Bigdata Basics
Big data is a large storage of different types of data. Here different types refer to the different formats, for example, audio, video, text, graphics images, etc. For example, Facebook stores text information, images, and videos, etc.

IBM defines big data as The data which have 4 V's is big data

High Speed Data

Velocity refers to the speedy analysis i.e. analysis of streaming data.

Bulk Data

Volume refers to the analysis of large volume datasets.

Variety of Data

Variety refers to the analysis of different kinds of data.

Uncertainity of data

Veracity refers to the analysis of uncertain data i.e. sometime data speed is very high whereas sometime poor.

Big Data Generators

Almost all the social media (like Facebook, Twitter, Skype, Linkedin etc.), Space science, sensors etc., are generating big data day by day.
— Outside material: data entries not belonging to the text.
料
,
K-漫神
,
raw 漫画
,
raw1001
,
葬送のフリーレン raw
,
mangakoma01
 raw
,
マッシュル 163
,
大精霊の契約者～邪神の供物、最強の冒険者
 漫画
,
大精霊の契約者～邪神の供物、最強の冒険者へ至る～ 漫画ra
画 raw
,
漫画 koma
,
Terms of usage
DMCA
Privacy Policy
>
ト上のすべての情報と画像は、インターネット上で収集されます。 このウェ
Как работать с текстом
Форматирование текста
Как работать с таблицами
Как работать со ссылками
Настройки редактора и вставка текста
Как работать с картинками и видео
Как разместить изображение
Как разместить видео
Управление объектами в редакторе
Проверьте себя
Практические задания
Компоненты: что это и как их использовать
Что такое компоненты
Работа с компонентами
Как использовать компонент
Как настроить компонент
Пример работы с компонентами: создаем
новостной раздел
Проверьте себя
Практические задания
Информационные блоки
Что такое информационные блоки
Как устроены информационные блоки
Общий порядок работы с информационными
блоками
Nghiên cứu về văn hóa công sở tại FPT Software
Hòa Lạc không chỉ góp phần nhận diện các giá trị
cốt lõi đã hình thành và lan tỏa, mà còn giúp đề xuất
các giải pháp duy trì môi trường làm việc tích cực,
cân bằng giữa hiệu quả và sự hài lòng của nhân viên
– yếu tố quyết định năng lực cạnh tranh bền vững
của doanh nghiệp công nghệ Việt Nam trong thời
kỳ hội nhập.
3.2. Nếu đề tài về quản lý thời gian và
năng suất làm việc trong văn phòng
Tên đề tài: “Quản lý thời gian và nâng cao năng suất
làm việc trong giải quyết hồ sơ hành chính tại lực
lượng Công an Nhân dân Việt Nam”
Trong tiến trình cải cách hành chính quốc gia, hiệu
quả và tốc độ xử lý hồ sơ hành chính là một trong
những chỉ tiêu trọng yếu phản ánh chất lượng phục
All are using big data for their storage purpose.

Why Big data ?

Conventional data storage systems are not able to

  • Store Large amount of data.
  • Store data in different formats (ex. a post have videos, audios ,texts, tags, likes, comments,etc).
  • Process streaming data, (data, coming non stop, with speed, ex. weather sensors data) i.e. speed processing.
  • Scale up.

And many more, due to these reasons big data is necessary to use for storage and processing. As today's world is generating big data which can not be handled and processed by conventional systems

Tools to Process Big Data

Apache Hadoop is used for the processing of BigData. It is Highly scalable, distributed and available open source. It uses Advance java for processing. And uses HDFS (Hadoop Distributed File System) for storing and managing files. It has high degree of fault tolerance and was designed to scale up many servers with shared distributed work. It runs on simple hardware(multiple systems) and treats each server or node as uses map reduce technique for the processing of data.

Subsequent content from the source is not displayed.